Your rights when dealing with AmSher
The Fair Debt Collection Practices Act protects you from the moment AmSher makes contact. Section 806 bans harassment and abuse, and Regulation F caps collectors at 7 calls in 7 days per debt. You also have the right to written validation of the debt, and you can tell AmSher in writing to stop contacting you.
The FCRA separately guarantees that everything on your credit report must be accurate and that you can dispute what is not. One more thing before you pay anything on an old phone bill: every state sets a statute of limitations on how long a collector can sue over a debt, and in some states even a small payment on an old account can restart that clock. Check your state's deadline first.
Keep copies of every letter you send and receive, and use certified mail for validation requests and disputes. The 30-day deadlines in this process only protect you if you can prove when the clock started.
Frequently asked questions
Why is AmSher calling me?
AmSher collects unpaid telecom and wireless carrier accounts, so a phone or internet provider likely assigned an old balance in your name to it. Ask for written validation before discussing payment. If the account is not yours or the amount looks wrong, dispute it instead of paying.
Should I pay AmSher Collection Services?
Not before the debt is validated. Request proof that the balance is accurate and actually yours, since attempts to collect debt not owed is the top CFPB complaint about AmSher, with 1,187 complaints. If it is verified and accurate, paying can help your score under newer models like FICO 9 and VantageScore 3.0 and 4.0.

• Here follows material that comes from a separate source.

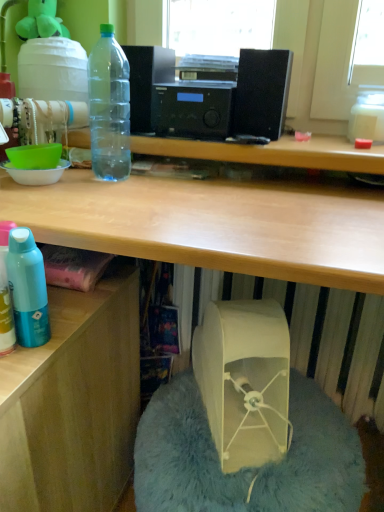 What do you see at coordinates (73, 402) in the screenshot? The height and width of the screenshot is (512, 384). I see `wooden desk at lower left` at bounding box center [73, 402].

The image size is (384, 512). Find the location of `transparent plastic water cooler at upper left`. transparent plastic water cooler at upper left is located at coordinates point(55,74).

Can AmSher sue me over a phone bill?
Lawsuits over wireless balances are possible, although collectors more often rely on credit reporting and calls for smaller telecom debts. Whether a suit is even allowed depends on your state's statute of limitations. If you are ever served, respond by the deadline instead of ignoring it.
Will paying AmSher remove it from my credit report?

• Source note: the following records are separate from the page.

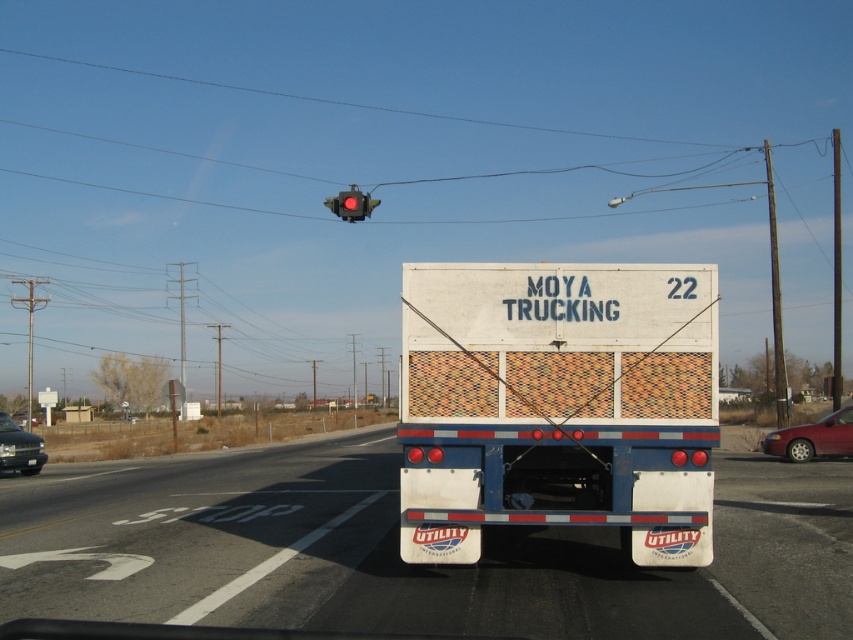 Question: Which of these objects is positioned closest to the white textured trailer truck at center?

Choices:
 (A) red glass traffic light at upper center
 (B) metallic red sedan at right

Answer: (A)

Question: Can you confirm if white textured trailer truck at center is smaller than metallic gray sedan at lower left?

Choices:
 (A) no
 (B) yes

Answer: (B)

Question: Which of the following is the farthest from the observer?

Choices:
 (A) (367, 200)
 (B) (10, 428)

Answer: (B)

Question: Considering the real-world distances, which object is farthest from the metallic gray sedan at lower left?

Choices:
 (A) metallic red sedan at right
 (B) white utility trailer at center
 (C) red glass traffic light at upper center

Answer: (C)

Question: Does white utility trailer at center appear on the right side of metallic red sedan at right?

Choices:
 (A) no
 (B) yes

Answer: (A)

Question: Is metallic gray sedan at lower left positioned in front of red glass traffic light at upper center?

Choices:
 (A) no
 (B) yes

Answer: (A)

No. Paying changes the status to paid but does not delete the entry, and pay-for-delete agreements are rarely granted in writing. The good news is that FICO 9, FICO 10, and VantageScore 3.0 and 4.0 ignore paid collections entirely.
How long will AmSher stay on my credit report?
A collection can be reported for 7 years from the date of first delinquency on the original account, under FCRA Section 605. Paying does not restart or extend that clock. If the entry is inaccurate or cannot be verified, it can be removed sooner through disputes.
CreditRefresh is not a law firm and this page is not legal advice. Company information comes from public records and the CFPB Consumer Complaint Database and may change. Complaint counts reflect consumer submissions, not verified wrongdoing. Accurate negative information generally cannot be removed from a credit report; you have the right to dispute information that is inaccurate, incomplete, or unverifiable.